One slight negative, though, is that the capital cost of the project is expected to be greater than previously forecast.
Instead of $473 million, the cost is expected to be $545 million. Management advised that this increase is driven primarily by optimisation and expansion of the FEED scope across a range of areas and general cost escalation.
Though, this could still change. The release notes that this is the company's current best estimate. Liontown continues to tender and award major construction, equipment, and operational packages of work.
'A momentous milestone'
Liontown's managing director and CEO, Tony Ottaviano, was delighted with the agreements. He commented:
The signing of our third and final foundational offtake agreement is a momentous milestone for Liontown and the Kathleen Valley project, with approximately 90% of Kathleen Valley's start-up capacity now under secured long-term binding offtake agreements.
Our disciplined approach to our offtake strategy has enabled us to build a customer base of Tier-1, globally significant customers in the EV battery supply chain, validating Kathleen Valley's status as a globally relevant lithium asset.
In addition to the offtake, the A$300 million funding facility from Ford, together with the capital raised last year, means that we have secured commitments for the funds required to support the full commercial development of Kathleen Valley through to first production.

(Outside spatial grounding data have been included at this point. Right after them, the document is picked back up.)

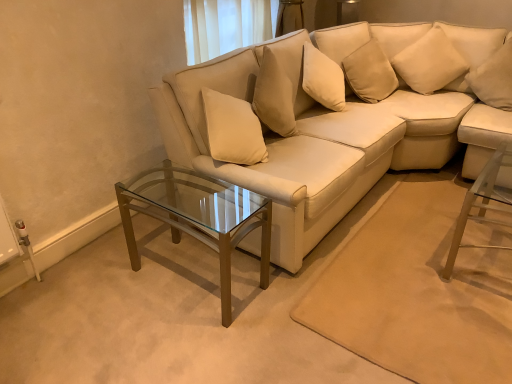 Measure the distance between soft beige pillow at upper right, the 1th pillow when ordered from left to right, and camera.

soft beige pillow at upper right, the 1th pillow when ordered from left to right, and camera are 2.90 meters apart from each other.

In order to face matte white couch at center, should I rotate leftwards or rightwards?

You should look right and rotate roughly 5.001 degrees.

You are a GUI agent. You are given a task and a screenshot of the screen. Output one action in this format:
    pyautogui.click(x=<x>, y=<y>)
    Task: Click on the clear glass coffee table at center
    Image resolution: width=512 pixels, height=384 pixels.
    Given the screenshot: What is the action you would take?
    pyautogui.click(x=198, y=216)

Locate an element on the screen. This screenshot has height=384, width=512. soft beige pillow at upper right, the 1th pillow when ordered from left to right is located at coordinates (429, 62).

Based on the photo, does white soft pillow at upper right, which is the 2th pillow from left to right, have a lesser height compared to soft beige pillow at upper right, the 1th pillow when ordered from left to right?

Yes.

Does white soft pillow at upper right, the first pillow when ordered from right to left, touch soft beige pillow at upper right, the 1th pillow when ordered from left to right?

No, white soft pillow at upper right, the first pillow when ordered from right to left, is not next to soft beige pillow at upper right, the 1th pillow when ordered from left to right.

From the picture: Looking at their sizes, would you say white soft pillow at upper right, which is the 2th pillow from left to right, is wider or thinner than soft beige pillow at upper right, the 1th pillow when ordered from left to right?

Considering their sizes, white soft pillow at upper right, which is the 2th pillow from left to right, looks broader than soft beige pillow at upper right, the 1th pillow when ordered from left to right.

Would you say white soft pillow at upper right, which is the 2th pillow from left to right, is outside soft beige pillow at upper right, the 2th pillow viewed from the right?

Yes, white soft pillow at upper right, which is the 2th pillow from left to right, is not within soft beige pillow at upper right, the 2th pillow viewed from the right.

Is white soft pillow at upper right, which is the 2th pillow from left to right, positioned with its back to matte white couch at center?

That's not correct — white soft pillow at upper right, which is the 2th pillow from left to right, is not looking away from matte white couch at center.

Considering the relative sizes of white soft pillow at upper right, which is the 2th pillow from left to right, and matte white couch at center in the image provided, is white soft pillow at upper right, which is the 2th pillow from left to right, thinner than matte white couch at center?

Yes, white soft pillow at upper right, which is the 2th pillow from left to right, is thinner than matte white couch at center.

Is white soft pillow at upper right, which is the 2th pillow from left to right, in front of matte white couch at center?

No, it is not.

Is the surface of white soft pillow at upper right, which is the 2th pillow from left to right, in direct contact with matte white couch at center?

white soft pillow at upper right, which is the 2th pillow from left to right, is not next to matte white couch at center, and they're not touching.

From the picture: Between clear glass coffee table at center and soft beige pillow at upper right, the 1th pillow when ordered from left to right, which one has more height?

Standing taller between the two is clear glass coffee table at center.

Are clear glass coffee table at center and soft beige pillow at upper right, the 2th pillow viewed from the right, located far from each other?

clear glass coffee table at center is far away from soft beige pillow at upper right, the 2th pillow viewed from the right.

Between clear glass coffee table at center and soft beige pillow at upper right, the 1th pillow when ordered from left to right, which one appears on the left side from the viewer's perspective?

clear glass coffee table at center.

From a real-world perspective, between matte white couch at center and soft beige pillow at upper right, the 1th pillow when ordered from left to right, who is vertically lower?

matte white couch at center is physically lower.

Considering the positions of objects matte white couch at center and soft beige pillow at upper right, the 2th pillow viewed from the right, in the image provided, who is more to the right, matte white couch at center or soft beige pillow at upper right, the 2th pillow viewed from the right,?

soft beige pillow at upper right, the 2th pillow viewed from the right, is more to the right.

Is the depth of matte white couch at center greater than that of soft beige pillow at upper right, the 1th pillow when ordered from left to right?

No, matte white couch at center is closer to the viewer.

Based on the photo, how different are the orientations of soft beige pillow at upper right, the 1th pillow when ordered from left to right, and matte white couch at center in degrees?

64 degrees separate the facing orientations of soft beige pillow at upper right, the 1th pillow when ordered from left to right, and matte white couch at center.

Which is in front, soft beige pillow at upper right, the 2th pillow viewed from the right, or matte white couch at center?

matte white couch at center is in front.

Between point (438, 45) and point (284, 97), which one is positioned in front?

The point (284, 97) is more forward.

Is clear glass coffee table at center aimed at white soft pillow at upper right, which is the 2th pillow from left to right?

No, clear glass coffee table at center is not oriented towards white soft pillow at upper right, which is the 2th pillow from left to right.

In terms of height, does clear glass coffee table at center look taller or shorter compared to white soft pillow at upper right, which is the 2th pillow from left to right?

Clearly, clear glass coffee table at center is taller compared to white soft pillow at upper right, which is the 2th pillow from left to right.

From the image's perspective, does clear glass coffee table at center appear lower than white soft pillow at upper right, the first pillow when ordered from right to left?

Yes.

Looking at their sizes, would you say clear glass coffee table at center is wider or thinner than white soft pillow at upper right, the first pillow when ordered from right to left?

clear glass coffee table at center is wider than white soft pillow at upper right, the first pillow when ordered from right to left.

Considering the relative sizes of white soft pillow at upper right, which is the 2th pillow from left to right, and clear glass coffee table at center in the image provided, is white soft pillow at upper right, which is the 2th pillow from left to right, smaller than clear glass coffee table at center?

Correct, white soft pillow at upper right, which is the 2th pillow from left to right, occupies less space than clear glass coffee table at center.

In the scene shown: Does white soft pillow at upper right, which is the 2th pillow from left to right, have a lesser width compared to clear glass coffee table at center?

Yes, white soft pillow at upper right, which is the 2th pillow from left to right, is thinner than clear glass coffee table at center.

Is white soft pillow at upper right, which is the 2th pillow from left to right, with clear glass coffee table at center?

white soft pillow at upper right, which is the 2th pillow from left to right, and clear glass coffee table at center are clearly separated.

Is clear glass coffee table at center surrounded by white soft pillow at upper right, the first pillow when ordered from right to left?

No, clear glass coffee table at center is located outside of white soft pillow at upper right, the first pillow when ordered from right to left.

Locate an element on the screen. pillow above the white soft pillow at upper right, the first pillow when ordered from right to left (from the image's perspective) is located at coordinates (429, 62).

There is a matte white couch at center. Identify the location of the 1st pillow above it (from a real-world perspective). pyautogui.click(x=494, y=78).

Considering their positions, is soft beige pillow at upper right, the 1th pillow when ordered from left to right, positioned closer to matte white couch at center than clear glass coffee table at center?

Based on the image, soft beige pillow at upper right, the 1th pillow when ordered from left to right, appears to be nearer to matte white couch at center.

Looking at the image, which one is located closer to soft beige pillow at upper right, the 2th pillow viewed from the right, white soft pillow at upper right, the first pillow when ordered from right to left, or matte white couch at center?

The object closer to soft beige pillow at upper right, the 2th pillow viewed from the right, is white soft pillow at upper right, the first pillow when ordered from right to left.

When comparing their distances from clear glass coffee table at center, does white soft pillow at upper right, which is the 2th pillow from left to right, or soft beige pillow at upper right, the 2th pillow viewed from the right, seem closer?

Based on the image, soft beige pillow at upper right, the 2th pillow viewed from the right, appears to be nearer to clear glass coffee table at center.

Based on their spatial positions, is white soft pillow at upper right, which is the 2th pillow from left to right, or clear glass coffee table at center closer to matte white couch at center?

Among the two, clear glass coffee table at center is located nearer to matte white couch at center.

When comparing their distances from clear glass coffee table at center, does matte white couch at center or white soft pillow at upper right, which is the 2th pillow from left to right, seem further?

white soft pillow at upper right, which is the 2th pillow from left to right, is further to clear glass coffee table at center.

Considering their positions, is soft beige pillow at upper right, the 1th pillow when ordered from left to right, positioned further to clear glass coffee table at center than white soft pillow at upper right, the first pillow when ordered from right to left?

Based on the image, white soft pillow at upper right, the first pillow when ordered from right to left, appears to be further to clear glass coffee table at center.

From the image, which object appears to be nearer to clear glass coffee table at center, soft beige pillow at upper right, the 1th pillow when ordered from left to right, or matte white couch at center?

Ford's vice president of EV Industrialization, Lisa Drake, believes these agreements will help the automaker reach its bold electric vehicle goals. She commented:
Ford continues working to source more deeply into the battery supply chain to meet our goals of delivering more than 2 million EVs annually for our customers by 2026. This is one of several agreements we're working on to help us secure raw materials to support our plan to deliver EVs for customers around the world and meet our environmental, social and governance commitments.